Pretend, for a moment, that there was only ever one Matrix movie - the first one. If you're an intelligent Sci-Fi fan who likes their thrillers brainy and just the wrong side of silly, like me, then you probably try to pretend this every day, just to blot out the "Yeeeee-haaaaaw!" pseudo-sequels that turned the whole idea into [any old robots vs. humans story] and took the magic of the first film away. Okay. We're on the same page now. Let me speak about the best head-fuck sci-fi action-fantasy that I've seen since The Matrix. Let me talk about Inception; the big-budget dream-hopping latest from Christopher Nolan (I know, it's old news. But I've just seen it - so there).

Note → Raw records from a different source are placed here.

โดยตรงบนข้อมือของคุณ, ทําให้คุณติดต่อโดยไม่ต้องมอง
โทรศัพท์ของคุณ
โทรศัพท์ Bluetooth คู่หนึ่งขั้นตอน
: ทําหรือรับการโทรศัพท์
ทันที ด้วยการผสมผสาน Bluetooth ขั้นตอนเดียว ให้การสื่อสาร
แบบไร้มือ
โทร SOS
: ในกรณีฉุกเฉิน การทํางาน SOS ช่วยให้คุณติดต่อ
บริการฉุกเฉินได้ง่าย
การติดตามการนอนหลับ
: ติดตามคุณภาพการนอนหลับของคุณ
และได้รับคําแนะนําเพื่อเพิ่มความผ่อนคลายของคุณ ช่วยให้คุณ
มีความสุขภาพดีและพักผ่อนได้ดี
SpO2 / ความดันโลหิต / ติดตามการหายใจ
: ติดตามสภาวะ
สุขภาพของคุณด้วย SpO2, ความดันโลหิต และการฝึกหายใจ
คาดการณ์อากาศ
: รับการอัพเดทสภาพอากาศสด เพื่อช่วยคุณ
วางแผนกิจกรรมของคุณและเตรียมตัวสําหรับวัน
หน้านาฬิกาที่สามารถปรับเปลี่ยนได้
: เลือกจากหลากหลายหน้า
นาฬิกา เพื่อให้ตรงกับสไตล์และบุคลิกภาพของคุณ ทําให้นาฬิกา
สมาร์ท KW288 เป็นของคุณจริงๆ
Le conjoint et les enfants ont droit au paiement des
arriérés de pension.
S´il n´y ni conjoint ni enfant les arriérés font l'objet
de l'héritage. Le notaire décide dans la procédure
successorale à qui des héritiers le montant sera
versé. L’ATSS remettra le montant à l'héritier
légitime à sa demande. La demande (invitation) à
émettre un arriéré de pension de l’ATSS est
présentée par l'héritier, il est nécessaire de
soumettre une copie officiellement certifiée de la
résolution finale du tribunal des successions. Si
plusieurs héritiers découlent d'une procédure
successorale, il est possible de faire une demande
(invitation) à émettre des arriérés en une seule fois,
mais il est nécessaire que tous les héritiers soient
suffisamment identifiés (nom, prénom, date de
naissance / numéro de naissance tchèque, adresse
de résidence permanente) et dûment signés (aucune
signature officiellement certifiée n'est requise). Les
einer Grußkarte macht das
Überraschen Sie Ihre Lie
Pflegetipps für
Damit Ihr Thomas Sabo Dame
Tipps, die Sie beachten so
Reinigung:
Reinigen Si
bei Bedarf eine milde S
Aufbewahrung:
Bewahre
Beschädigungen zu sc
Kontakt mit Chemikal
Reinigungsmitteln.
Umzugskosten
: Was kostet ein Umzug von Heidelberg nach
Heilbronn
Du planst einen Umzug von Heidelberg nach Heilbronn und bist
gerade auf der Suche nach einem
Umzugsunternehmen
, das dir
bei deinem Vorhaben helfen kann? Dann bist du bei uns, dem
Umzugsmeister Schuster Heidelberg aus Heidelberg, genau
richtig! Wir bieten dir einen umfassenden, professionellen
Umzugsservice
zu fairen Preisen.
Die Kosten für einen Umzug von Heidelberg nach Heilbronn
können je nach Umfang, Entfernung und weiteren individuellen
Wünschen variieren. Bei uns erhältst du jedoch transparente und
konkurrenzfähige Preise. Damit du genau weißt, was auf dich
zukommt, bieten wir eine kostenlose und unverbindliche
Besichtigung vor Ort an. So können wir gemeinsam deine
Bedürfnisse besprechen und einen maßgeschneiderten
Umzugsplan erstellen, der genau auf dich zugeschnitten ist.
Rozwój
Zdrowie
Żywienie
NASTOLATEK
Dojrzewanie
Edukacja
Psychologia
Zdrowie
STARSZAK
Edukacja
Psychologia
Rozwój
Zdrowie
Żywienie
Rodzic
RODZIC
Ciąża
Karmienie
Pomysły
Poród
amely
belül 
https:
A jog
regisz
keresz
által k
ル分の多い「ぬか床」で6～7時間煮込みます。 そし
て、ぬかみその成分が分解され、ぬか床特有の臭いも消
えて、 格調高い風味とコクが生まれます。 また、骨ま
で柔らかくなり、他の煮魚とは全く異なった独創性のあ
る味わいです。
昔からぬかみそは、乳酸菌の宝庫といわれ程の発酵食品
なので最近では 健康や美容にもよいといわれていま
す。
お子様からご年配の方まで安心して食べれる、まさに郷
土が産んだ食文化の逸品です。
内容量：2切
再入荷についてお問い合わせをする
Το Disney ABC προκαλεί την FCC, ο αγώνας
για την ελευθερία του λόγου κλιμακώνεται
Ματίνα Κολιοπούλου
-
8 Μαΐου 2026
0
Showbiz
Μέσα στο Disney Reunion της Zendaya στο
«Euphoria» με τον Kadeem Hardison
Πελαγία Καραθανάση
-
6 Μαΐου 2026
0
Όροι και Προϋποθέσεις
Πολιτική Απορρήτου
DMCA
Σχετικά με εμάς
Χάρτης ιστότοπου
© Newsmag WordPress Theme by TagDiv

Inception stars Leonardo DiCaprio (an actor who never seems to get the credit he deserves from "film buffs") as a... what? Dream Thief? He goes into people's dreams and takes ideas, to be sold to those interested in paying enough for the information gathered. The rule goes that your conscious defences are down when you're asleep - and dreaming - although your subconscious may cause trouble for the intruder (or Extractor as they are called). Forget the whys and wherefores - it's not a movie I can relay in words on a website, it'd sound shit... Bottom line is this; the process can work both ways. Ideas can be planted as well as removed. 

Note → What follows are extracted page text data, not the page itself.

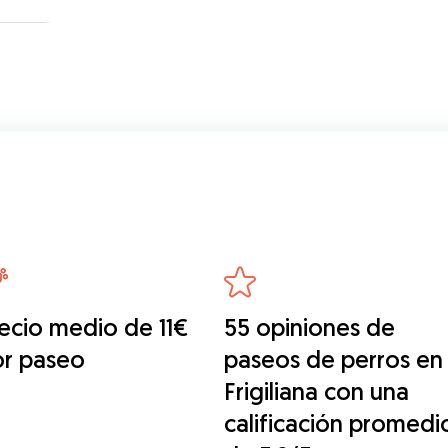
ecio medio de 11€
55 opiniones de
or paseo
paseos de perros en
Frigiliana con una
calificación promedi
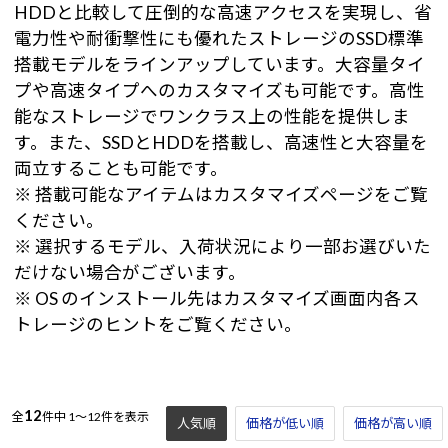
HDDと比較して圧倒的な高速アクセスを実現し、省
電力性や耐衝撃性にも優れたストレージのSSD標準
搭載モデルをラインアップしています。大容量タイ
プや高速タイプへのカスタマイズも可能です。高性
能なストレージでワンクラス上の性能を提供しま
す。また、SSDとHDDを搭載し、高速性と大容量を
両立することも可能です。
※ 搭載可能なアイテムはカスタマイズページをご覧
ください。
※ 選択するモデル、入荷状況により一部お選びいた
だけない場合がございます。
※ OS のインストール先はカスタマイズ画面内各ス
トレージのヒントをご覧ください。
12
全
件中
1～12件を表示
人気順
価格が低い順
価格が高い順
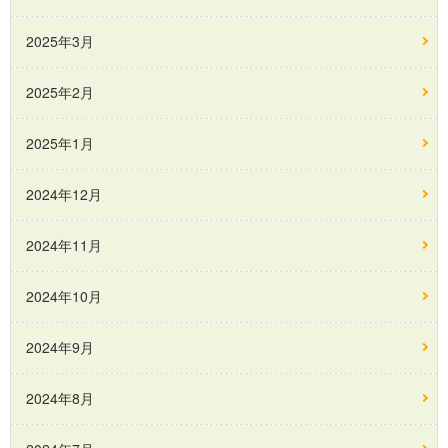
2025年3月
2025年2月
2025年1月
2024年12月
2024年11月
2024年10月
2024年9月
2024年8月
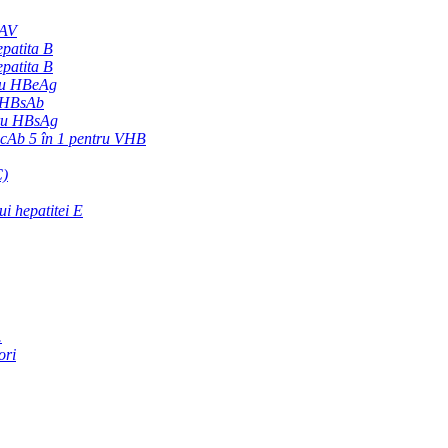
HAV
epatita B
epatita B
tru HBeAg
B HBsAb
ntru HBsAg
Ab 5 în 1 pentru VHB
C)
ui hepatitei E
.
ori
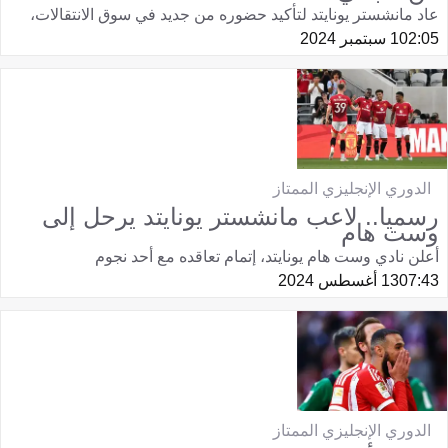
عاد مانشستر يونايتد لتأكيد حضوره من جديد في سوق الانتقالات،
02:05
1 سبتمبر 2024
الدوري الإنجليزي الممتاز
رسميا.. لاعب مانشستر يونايتد يرحل إلى
وست هام
أعلن نادي وست هام يونايتد، إتمام تعاقده مع أحد نجوم
07:43
13 أغسطس 2024
الدوري الإنجليزي الممتاز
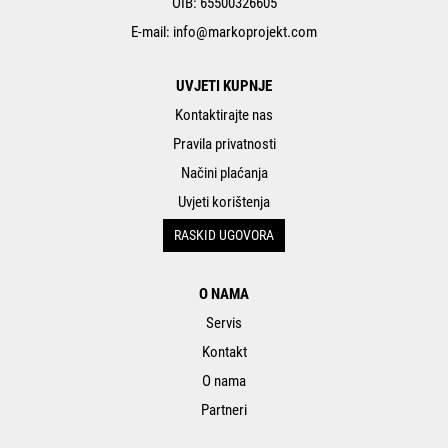
OIB: 65500326605
E-mail:
info@markoprojekt.com
UVJETI KUPNJE
Kontaktirajte nas
Pravila privatnosti
Načini plaćanja
Uvjeti korištenja
RASKID UGOVORA
O NAMA
Servis
Kontakt
O nama
Partneri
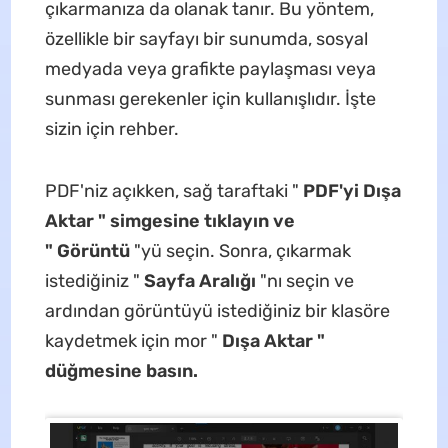
çıkarmanıza da olanak tanır. Bu yöntem,
özellikle bir sayfayı bir sunumda, sosyal
medyada veya grafikte paylaşması veya
sunması gerekenler için kullanışlıdır. İşte
sizin için rehber.
PDF'niz açıkken, sağ taraftaki "
PDF'yi Dışa
Aktar " simgesine tıklayın ve
"
Görüntü
"yü seçin. Sonra, çıkarmak
istediğiniz "
Sayfa Aralığı
"nı seçin ve
ardından görüntüyü istediğiniz bir klasöre
kaydetmek için mor "
Dışa Aktar "
düğmesine basın.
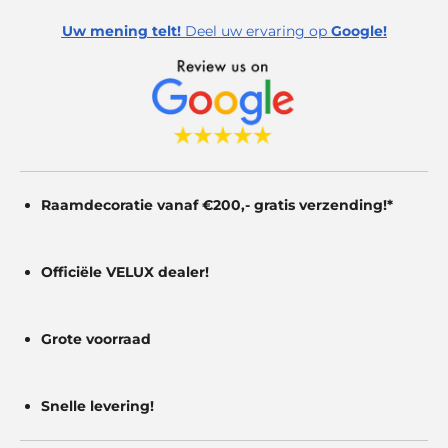
Uw mening telt!
Deel uw ervaring op
Google!
Raamdecoratie vanaf €200,- gratis
verzending!*
Officiële VELUX dealer!
Grote voorraad
Snelle levering!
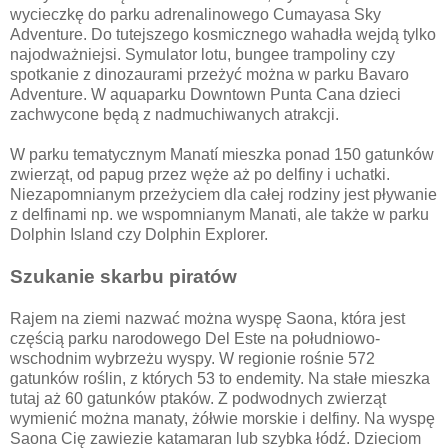
wycieczkę do parku adrenalinowego Cumayasa Sky
Adventure. Do tutejszego kosmicznego wahadła wejdą tylko
najodważniejsi. Symulator lotu, bungee trampoliny czy
spotkanie z dinozaurami przeżyć można w parku Bavaro
Adventure. W aquaparku Downtown Punta Cana dzieci
zachwycone będą z nadmuchiwanych atrakcji.
W parku tematycznym Manatí mieszka ponad 150 gatunków
zwierząt, od papug przez węże aż po delfiny i uchatki.
Niezapomnianym przeżyciem dla całej rodziny jest pływanie
z delfinami np. we wspomnianym Manati, ale także w parku
Dolphin Island czy Dolphin Explorer.
Szukanie skarbu piratów
Rajem na ziemi nazwać można wyspę Saona, która jest
częścią parku narodowego Del Este na południowo-
wschodnim wybrzeżu wyspy. W regionie rośnie 572
gatunków roślin, z których 53 to endemity. Na stałe mieszka
tutaj aż 60 gatunków ptaków. Z podwodnych zwierząt
wymienić można manaty, żółwie morskie i delfiny. Na wyspę
Saona Cię zawiezie katamaran lub szybka łódź. Dzieciom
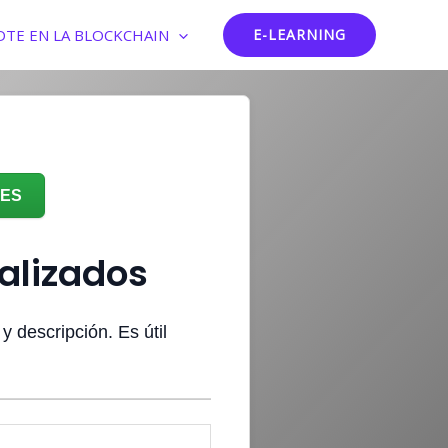
DTE EN LA BLOCKCHAIN
E-LEARNING
OES
alizados
 descripción. Es útil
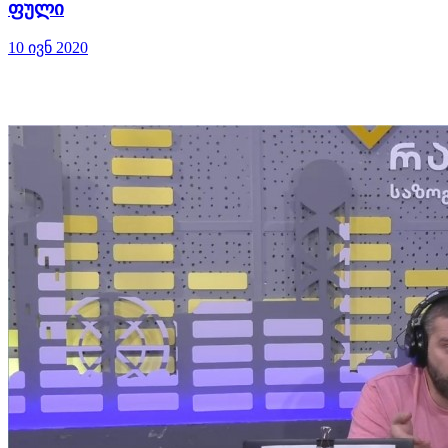
ფული
10 ივნ 2020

And so begins the ultimate dream within a dream adventure. Now, the phrase "and it all takes place in a dream" is usually enough to turn me off a book or movie completely - it's the reason I didn't see this masterpiece of modern cinema on the big screen. I'm a movie snob and thought I knew better than the millions of people who raved and raved about this film. I didn't know better. Inception is the "Radiohead of Sci Fi Action Movies". It takes all the ingredients that should make up a great movie (the dark secrets, the sexy sidekick, the is-he-or-isn't-he-a villain, the over the top and totally unrealistic through-line, the massive action set pieces and state of the art CGI) and weaves them together like a rare carpet spun from golden threads. If you didn't get the cross-world setting of The Matrix, or were annoyed by the gravity-defying fist-fights, go and see something else. I think Happy Feet is on ITV again this week, for the third time since Christmas.

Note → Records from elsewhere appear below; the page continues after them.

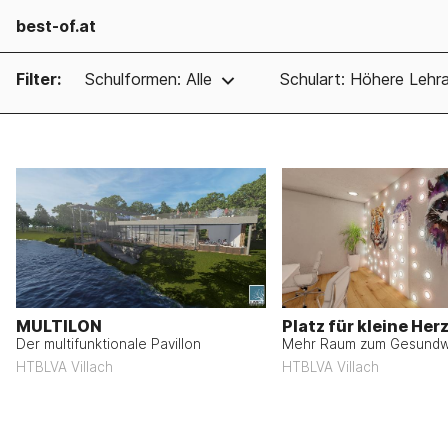
best-of.at
Filter:
Schulformen: Alle
Schulart: Höhere Lehra
MULTILON
Platz für kleine Her
Der multifunktionale Pavillon
Mehr Raum zum Gesund
HTBLVA Villach
HTBLVA Villach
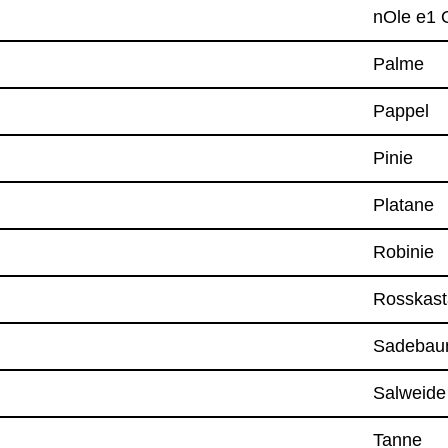
nOle e1 
Palme
Pap­pel
Pinie
Pla­tane
Robi­nie
Ross­kas­t
Sade­ba
Sal­weide
Tanne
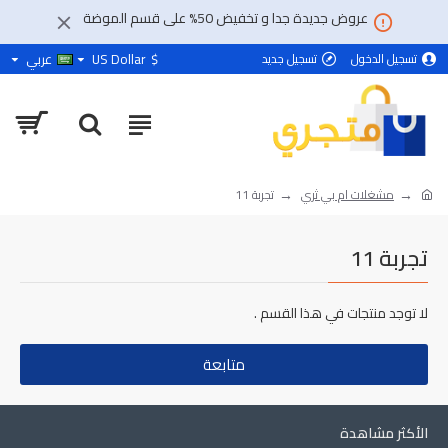
عروض جديدة جدا و تخفيض 50% على قسم الموضة
$
US Dollar
عربي
تسجيل الدخول
تسجيل جديد
مشغلات ام بي ثري
تجربة 11
تجربة 11
لا توجد منتجات في هذا القسم .
متابعة
الأكثر مشاهدة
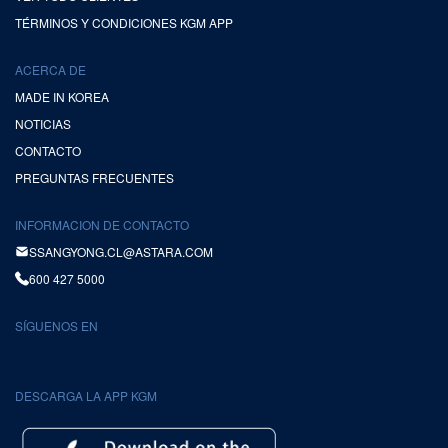
TÉRMINOS Y CONDICIONES KGM APP
ACERCA DE
MADE IN KOREA
NOTICIAS
CONTACTO
PREGUNTAS FRECUENTES
INFORMACION DE CONTACTO
SSANGYONG.CL@ASTARA.COM
600 427 5000
SÍGUENOS EN
DESCARGA LA APP KGM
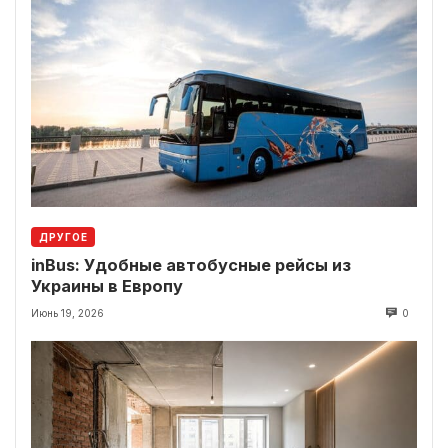
ДРУГОЕ
inBus: Удобные автобусные рейсы из
Украины в Европу
Июнь 19, 2026
0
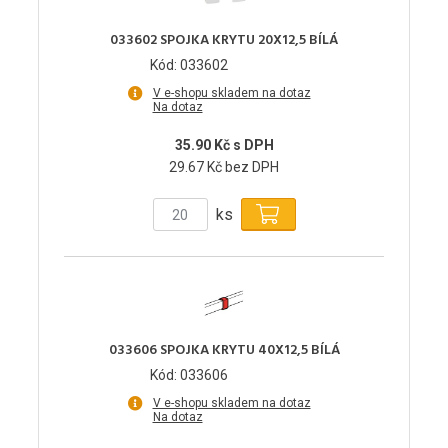
033602 SPOJKA KRYTU 20X12,5 BÍLÁ
Kód: 033602
V e-shopu skladem na dotaz
Na dotaz
35.90 Kč s DPH
29.67 Kč bez DPH
ks
033606 SPOJKA KRYTU 40X12,5 BÍLÁ
Kód: 033606
V e-shopu skladem na dotaz
Na dotaz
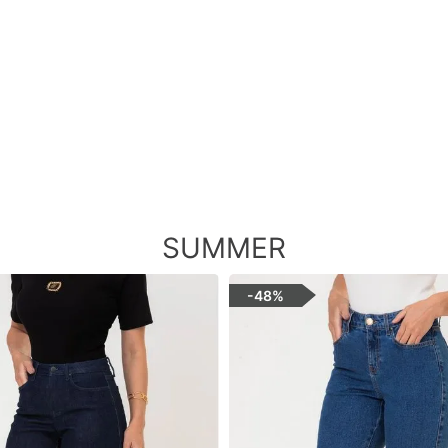
SUMMER
-
48%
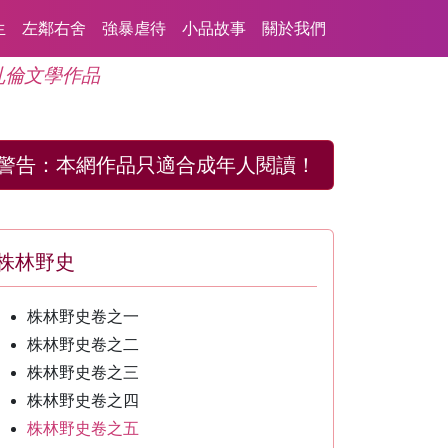
生
左鄰右舍
強暴虐待
小品故事
關於我們
亂倫文學作品
警告：
本網作品只適合成年人閱讀！
株林野史
株林野史卷之一
株林野史卷之二
株林野史卷之三
株林野史卷之四
株林野史卷之五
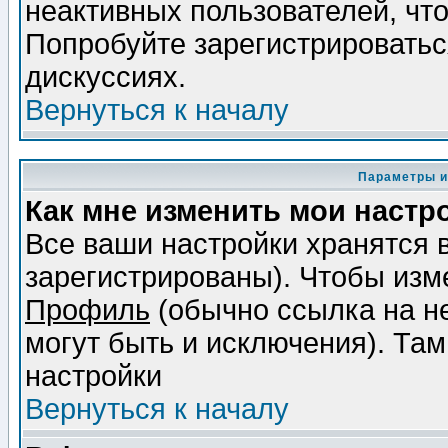
неактивных пользователей, чт
Попробуйте зарегистрироваться
дискуссиях.
Вернуться к началу
Параметры и
Как мне изменить мои настр
Все ваши настройки хранятся 
зарегистрированы). Чтобы изме
Профиль
(обычно ссылка на не
могут быть и исключения). Там
настройки
Вернуться к началу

But if you like brainy, ballsy, fast, complex, interesting, thought-provoking and surprisingly touching action sci-fi epics (or you really fancy Ellen Page and want to see her dressed as a sexy secretary, or soaking wet) then I urge you to get hold of this movie, switch the lights off and your brain on, don't drink for 48 hours before hand and devour this movie like the hungry beast you are. It's not far off three hours long but - like in a dream - it leaves you with a muddled understanding of just how long it has been on. I thought it was 1am - it's actually almost 3am. 

"But, it just looks like a Matrix rip off! You began by comparing the two movies, so what's so....?" HUSH! Nope, you're wrong! I was wrong too, because that's what I thought, before I saw it... Forget the fact that Inception needs a dumper truck to carry its ample intelligence about, whereas The Matrix was more "Oooh! He's a bit like Jesus, ain't he?!": less brains and more OTT Religion Lite bollocks (most of which was only introduced in the last two films - which don't exist, right?

Inception does all the cool things The Matrix does, only better. There's no superhuman strength or moving things with your mind, not really. Physics - and the rules of gravity and motion - exist within the dream states in Inception just like they do in the "waking world", but they don't necessarily exist side by side. If you're in a car dreaming and the car tips up, then the dream tips too... Oh, go and watch it. Now. I'm having another go... If only for that last, chilling and cruel ten second shot. Nolan, you TEASE!